Uber raised quite a large amount of venture capital into order to subsidize early ride prices to capture market share, leaning into the future winds of self-driving cars that would finally turn its economics around and enable it to operate profitably. This hasn’t actually happened; rather Uber product development teams have continued to expand its core offerings into delivery, Uber Eats, Freight, and who knows what else in order to achieve profitability at-scale and with high margins to achieve a positive return to the billions invested in later rounds at high valuations - $13.2 billion total over 27 rounds. Where has that money gone?

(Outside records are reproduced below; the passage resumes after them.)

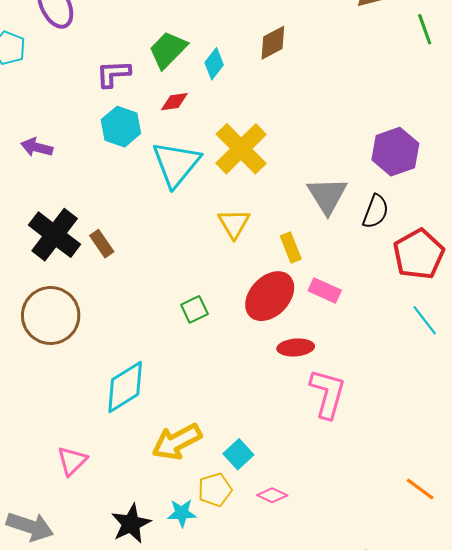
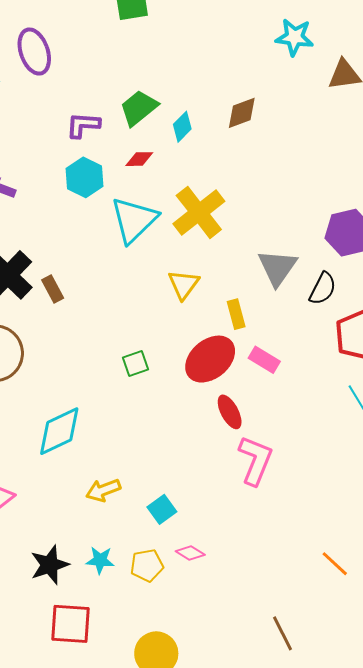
red ellipse: (296, 347) -> (230, 412), turned 60
yellow arrow: (177, 442) -> (103, 490), size x0.7
yellow pentagon: (215, 490) -> (147, 565), moved

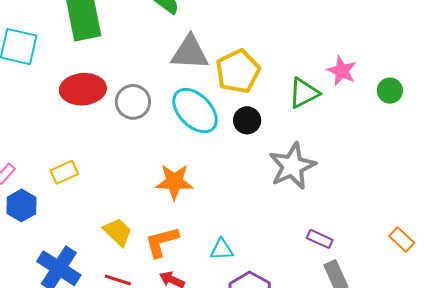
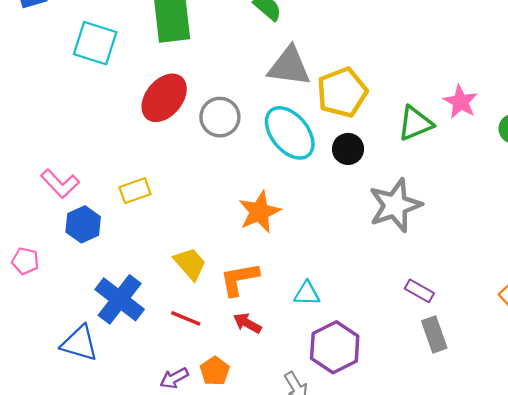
red ellipse: (83, 89) -> (164, 98), turned -51
orange star: (174, 182) -> (259, 212), turned -30

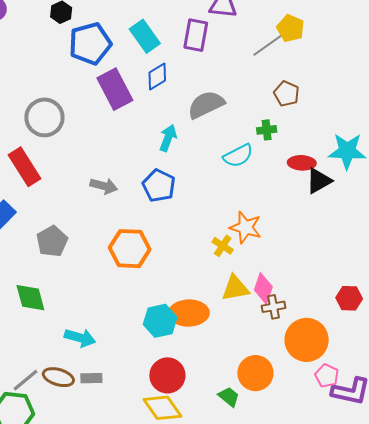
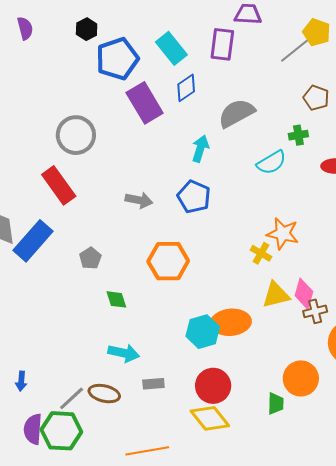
gray pentagon: (52, 241) -> (90, 258), size x0.7
green diamond: (30, 298) -> (116, 299), moved, size x0.7
gray rectangle: (91, 378) -> (153, 384), moved
green trapezoid: (229, 397) -> (276, 404), turned 55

Uber has 30,000 employees and about 7 million drivers operating in 70 countries. It’s a massive operation and the number one product Uber provides is the ability to connect with a nearby driver and have them take you someplace. There is plenty of ‘secret sauce’ in the optimization algorithms, routing, and driver and customer rankings no doubt, but the core product is relatively simple and I am always shocked to find out how many employees Uber retains and how large its engineering teams are.

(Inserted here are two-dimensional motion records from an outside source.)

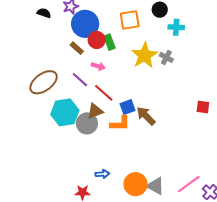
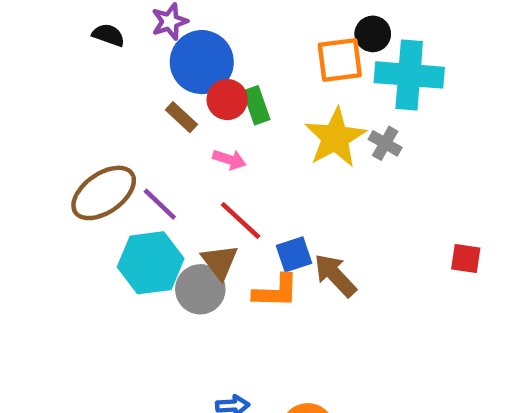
orange square: (130, 20) -> (340, 60), moved
cyan cross: (176, 27) -> (409, 75), size x1.8
purple line: (80, 80) -> (160, 204), moved
brown triangle: (95, 111) -> (220, 262), turned -48

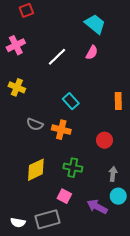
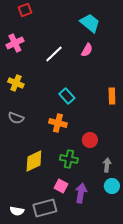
gray semicircle: (35, 124) -> (16, 118), moved
red circle: (105, 140) -> (90, 140), moved
purple arrow: (97, 207) -> (81, 193), moved, turned 72

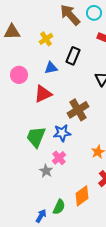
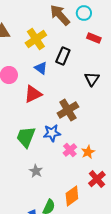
yellow cross: (46, 39) -> (36, 39), size x1.5
blue triangle: (51, 68) -> (41, 68), turned 48
pink cross: (59, 158) -> (70, 150), moved

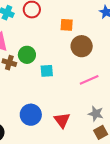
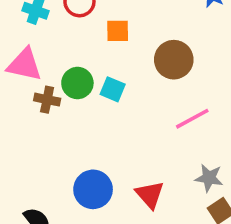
orange square: (67, 25) -> (118, 31), moved
cyan square: (47, 71) -> (113, 89), moved, turned 32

A ride-hailing app is perhaps the ideal example of a company that could feasibly be automated almost entirely in the near-term future and operated as a DAO, operating at break-even without the need to drive high margins because its ultimately owned by the drivers and users in proportion to their engagement and use of the platform. In this situation, drivers and users might earn ‘voting rights’ by engaging and using the service over time; power users have more say over how the product changes or stays the same than occasional users, and the managing entity takes its orders directly through a block chain voting mechanism that then becomes standard operating policy. The software service becomes background infrastructure delivered at-cost to users, which could also lead to higher payments to drivers. Open source Uber could over time eat up market share through lower fees for an equivalent service because it never has to justify a large venture scale return to anyone. The market niche has already been proven out, there is now a large network of drivers willing to join the service, and people have become familiar and comfortable with using ride-hailing apps.

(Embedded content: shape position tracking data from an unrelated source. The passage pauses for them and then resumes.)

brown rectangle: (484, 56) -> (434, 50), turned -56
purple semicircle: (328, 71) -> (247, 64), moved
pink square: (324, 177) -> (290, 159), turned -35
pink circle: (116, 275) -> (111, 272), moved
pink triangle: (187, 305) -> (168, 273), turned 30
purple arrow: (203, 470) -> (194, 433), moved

Now, this isn’t to say we could’ve ever gotten to ride-hailing-as-infrastructure without Uber: all the points just mentioned were unproven hypotheses before the long and arduous grind proving that such a concept is feasible, that people would trust strangers to drive them places, that it could achieve scale and adoption in many different markets, and so forth. Given that the hypothesis is now proven its clear what the core product offering needs to look and feel like to be usable and successful. Does it need to deliver food from restaurants, provide luxury tiers of vehicles, deliver packages across town? Almost certainly not. Just like FedEx offers premium services above the more mainstream offerings of the US Post Office, open-source self-driving DAO Uber can just focus on the simplest core offering that captures the largest portion of the market: giving people simple rides in everyday vehicles from point A to B, and do-so in an incredibly unsexy and boring way, but in a way that is far far cheaper and gives users direct control over the product. The only assumption is that AI is good enough to translate a set of voted-upon product features and requests and deliver them into functioning code, something we seem to be on-track for within the next few years.